We have 2 principal questions about FastRPC-based applications (as I understand, no another way to communicate with DSP using FastCV...?):
1) Is the way to hack lack of "inout" IDL parameter? We need bi-direct shared memory buffer... Little tests shows that is possible to do:
mystruct_t mystruct = { ... };
mydsp_func(&mystruct, &mystruct);
where: mydsp_func(in mystruct_t in_mystruct, rout mystruct_t out_mystruct) in IDL
But in this hack we have really two different copies of mystruct and mydsp_func() implementation gets 2 different pointers.
2) Is the way to workaround FastRPC synchronous nature (to prevent scheduller implementation on client-side with may-many-many calling of some DSP-interface function via FastRPC mechanism, may be via some non-blocked call and async. response from DSP-side) ?
in your implementation do the follwoing
int mydsp_func(const mystruct_t* sin, mystruct_t* sout) {
if(sout != sin) {
memmove(sout, sin, sizeof(*sout));
}
do_something(sout);
}
Parameters are split into in/rout because the communication channel to the aDSP can overlap flushing/invalidating cache for input and output parameters between arm and aDSP. So an inrout structure would essentially have to be split into two, one to synchronize all the inputs, and one to invalidate all the outputs.
If the structure is simple, and the memory comes from a buffer sharable to the aDSP (like ION allocator on android), then the pointers will be equal and memmove will not be necessary.
IDL doesn't support this natively is because for complex structure it would have to do a traversal of all the members of the structure and do a test and copy. This is inefecient, and having this feature in IDL would only hide the complexity and ineffeciency of the operation.
Both buffers are in ION and are the same pointer really (sin and sout). But:
1) they are not equals!
2) their content is not the same!
And yes, I do memcpy(..) from one to another, but this seems to be bad trick for performance :(
One more thing. Mapping overlapping addresses into the same virtual address space on the aDSP only works for sequence buffers, not simple parameters.

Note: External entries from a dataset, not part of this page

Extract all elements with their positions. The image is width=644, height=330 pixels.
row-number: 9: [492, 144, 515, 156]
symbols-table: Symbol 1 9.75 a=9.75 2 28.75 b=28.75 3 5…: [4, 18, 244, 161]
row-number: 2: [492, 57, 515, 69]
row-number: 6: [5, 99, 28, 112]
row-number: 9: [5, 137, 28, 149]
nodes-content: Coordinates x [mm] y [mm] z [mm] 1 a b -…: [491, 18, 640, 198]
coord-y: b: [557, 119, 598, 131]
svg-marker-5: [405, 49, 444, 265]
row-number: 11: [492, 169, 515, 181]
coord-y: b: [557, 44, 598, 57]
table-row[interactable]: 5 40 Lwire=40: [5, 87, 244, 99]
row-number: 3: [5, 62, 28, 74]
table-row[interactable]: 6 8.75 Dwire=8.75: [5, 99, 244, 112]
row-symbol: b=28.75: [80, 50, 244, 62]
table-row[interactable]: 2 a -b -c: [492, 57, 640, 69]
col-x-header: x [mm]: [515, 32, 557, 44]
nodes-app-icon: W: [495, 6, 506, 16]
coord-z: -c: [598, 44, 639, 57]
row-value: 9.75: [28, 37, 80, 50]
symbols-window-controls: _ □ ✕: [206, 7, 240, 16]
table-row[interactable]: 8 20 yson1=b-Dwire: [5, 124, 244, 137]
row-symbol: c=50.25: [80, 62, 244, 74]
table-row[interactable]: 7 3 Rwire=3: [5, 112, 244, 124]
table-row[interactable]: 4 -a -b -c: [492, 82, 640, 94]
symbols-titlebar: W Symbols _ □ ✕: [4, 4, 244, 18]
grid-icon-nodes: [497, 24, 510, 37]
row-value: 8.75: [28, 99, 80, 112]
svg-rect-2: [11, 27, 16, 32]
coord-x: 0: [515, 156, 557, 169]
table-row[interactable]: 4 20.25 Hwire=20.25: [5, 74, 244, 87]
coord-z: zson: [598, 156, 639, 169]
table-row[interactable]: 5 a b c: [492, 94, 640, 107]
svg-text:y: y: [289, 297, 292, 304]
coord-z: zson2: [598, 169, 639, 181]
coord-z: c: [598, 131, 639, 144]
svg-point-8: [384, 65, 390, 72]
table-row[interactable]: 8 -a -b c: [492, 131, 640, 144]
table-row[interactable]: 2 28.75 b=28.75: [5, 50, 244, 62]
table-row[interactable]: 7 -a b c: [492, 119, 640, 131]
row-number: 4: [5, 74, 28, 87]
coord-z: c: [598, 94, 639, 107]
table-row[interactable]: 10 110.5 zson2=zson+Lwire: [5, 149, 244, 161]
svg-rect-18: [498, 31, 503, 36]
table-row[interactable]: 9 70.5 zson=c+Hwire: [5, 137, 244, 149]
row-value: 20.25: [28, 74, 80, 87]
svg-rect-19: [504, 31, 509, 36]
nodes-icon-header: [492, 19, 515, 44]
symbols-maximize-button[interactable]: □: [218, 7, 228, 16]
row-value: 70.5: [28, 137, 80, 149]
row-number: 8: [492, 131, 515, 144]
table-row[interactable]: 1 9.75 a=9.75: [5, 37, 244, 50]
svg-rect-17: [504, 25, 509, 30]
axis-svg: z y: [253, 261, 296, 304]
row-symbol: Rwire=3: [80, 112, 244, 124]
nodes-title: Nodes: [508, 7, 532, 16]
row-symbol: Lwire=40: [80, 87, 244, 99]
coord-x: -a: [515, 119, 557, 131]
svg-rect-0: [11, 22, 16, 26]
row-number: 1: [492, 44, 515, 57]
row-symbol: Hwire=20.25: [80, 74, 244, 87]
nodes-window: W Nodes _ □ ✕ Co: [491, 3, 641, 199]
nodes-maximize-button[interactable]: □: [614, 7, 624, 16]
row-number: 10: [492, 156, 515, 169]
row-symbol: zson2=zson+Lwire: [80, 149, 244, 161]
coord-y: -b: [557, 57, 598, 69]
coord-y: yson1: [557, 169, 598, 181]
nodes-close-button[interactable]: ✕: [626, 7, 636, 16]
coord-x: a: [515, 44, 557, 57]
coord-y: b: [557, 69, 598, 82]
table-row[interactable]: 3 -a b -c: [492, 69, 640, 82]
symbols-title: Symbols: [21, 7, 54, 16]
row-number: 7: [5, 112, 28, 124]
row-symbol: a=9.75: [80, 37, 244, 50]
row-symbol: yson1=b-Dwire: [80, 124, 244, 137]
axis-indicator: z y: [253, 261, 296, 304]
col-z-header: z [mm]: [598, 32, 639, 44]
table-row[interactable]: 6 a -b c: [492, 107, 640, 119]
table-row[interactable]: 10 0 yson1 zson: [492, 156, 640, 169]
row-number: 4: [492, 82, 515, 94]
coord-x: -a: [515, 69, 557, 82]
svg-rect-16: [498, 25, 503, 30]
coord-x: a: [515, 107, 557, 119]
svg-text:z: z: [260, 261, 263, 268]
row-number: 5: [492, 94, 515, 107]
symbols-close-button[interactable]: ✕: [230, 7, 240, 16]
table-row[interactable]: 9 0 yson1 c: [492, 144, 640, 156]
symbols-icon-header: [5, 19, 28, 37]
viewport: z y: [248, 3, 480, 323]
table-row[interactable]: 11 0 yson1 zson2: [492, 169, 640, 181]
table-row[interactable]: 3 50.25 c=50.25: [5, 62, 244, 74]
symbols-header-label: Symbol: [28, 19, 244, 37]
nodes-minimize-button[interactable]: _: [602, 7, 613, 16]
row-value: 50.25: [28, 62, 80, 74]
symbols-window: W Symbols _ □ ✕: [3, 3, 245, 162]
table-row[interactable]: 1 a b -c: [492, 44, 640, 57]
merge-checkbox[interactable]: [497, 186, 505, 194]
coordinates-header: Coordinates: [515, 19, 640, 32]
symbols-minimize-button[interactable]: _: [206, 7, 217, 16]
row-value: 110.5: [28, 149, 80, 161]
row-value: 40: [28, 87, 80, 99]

Simple parameters, whose size is known at compile time, get coalesced onto a single input and output buffer.
So
long myfunc(in long a, in long b, in sequence<char> buf, rout long c)
or in C
int myfunc(int a, int b, char* buf, int bufLen, int* c)
is packed into 3 buffers,
1) All the statically known inputs: a, b, bufLen
2) the runtime input buffer: buf
3) the statically known outputs : c
This ends up being consdierably faster then mapping each parameter directly.
1) For stubs and skels copying staticly known sized objects is really fast, compilers can inline the code to do so without calling out to memmove
2) the kernel driver can work over a smaller set of pages, which reduces the amount of work it has to do, and reduces the number of mappings to the aDSP.
Thank you, Анатолий! :)